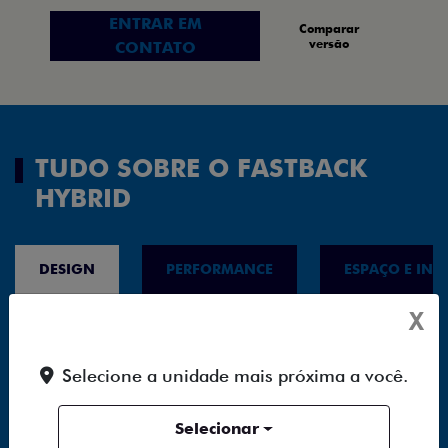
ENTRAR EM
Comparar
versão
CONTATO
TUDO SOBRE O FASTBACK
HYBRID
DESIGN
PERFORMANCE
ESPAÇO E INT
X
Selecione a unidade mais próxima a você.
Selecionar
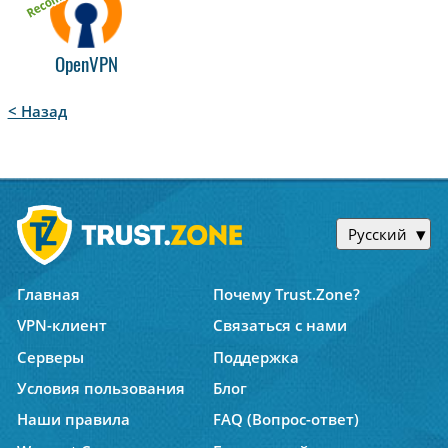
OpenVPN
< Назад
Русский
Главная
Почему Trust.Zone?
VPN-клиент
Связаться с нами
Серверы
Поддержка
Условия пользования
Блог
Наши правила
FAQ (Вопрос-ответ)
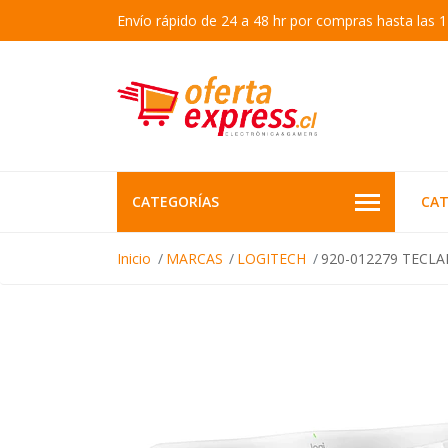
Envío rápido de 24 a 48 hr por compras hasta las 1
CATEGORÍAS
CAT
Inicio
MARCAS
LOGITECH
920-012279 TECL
────────────────────
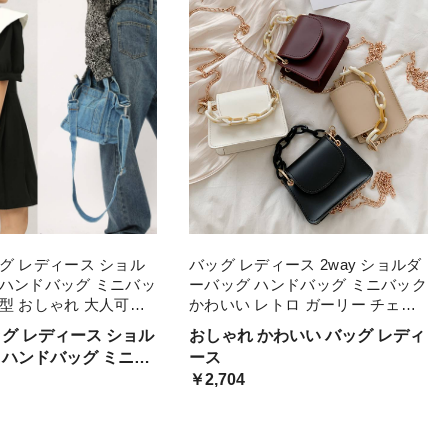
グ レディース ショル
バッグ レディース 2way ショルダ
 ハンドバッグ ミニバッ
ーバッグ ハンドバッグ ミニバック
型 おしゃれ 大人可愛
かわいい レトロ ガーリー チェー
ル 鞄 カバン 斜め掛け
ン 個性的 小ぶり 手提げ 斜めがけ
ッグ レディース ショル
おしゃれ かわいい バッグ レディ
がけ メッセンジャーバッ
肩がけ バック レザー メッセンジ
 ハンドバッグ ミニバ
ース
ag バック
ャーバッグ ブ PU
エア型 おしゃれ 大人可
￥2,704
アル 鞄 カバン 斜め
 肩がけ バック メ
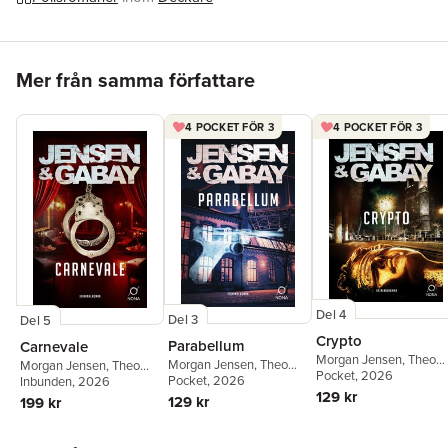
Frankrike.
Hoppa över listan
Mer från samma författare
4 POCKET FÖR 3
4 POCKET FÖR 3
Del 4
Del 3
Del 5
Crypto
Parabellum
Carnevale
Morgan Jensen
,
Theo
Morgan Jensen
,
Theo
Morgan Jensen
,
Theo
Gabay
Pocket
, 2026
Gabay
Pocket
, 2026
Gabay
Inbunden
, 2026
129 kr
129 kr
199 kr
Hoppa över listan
────────────────────
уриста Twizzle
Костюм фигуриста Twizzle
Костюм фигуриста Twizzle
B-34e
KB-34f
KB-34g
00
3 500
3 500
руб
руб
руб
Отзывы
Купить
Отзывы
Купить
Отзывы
────────────────────
• **Problem to solve**
If a line in the records above contains "レディース", copy that line.

• **Solution to the problem**
グ レディース ショル
バッグ レディース 2way ショルダ
ッグ レディース ショル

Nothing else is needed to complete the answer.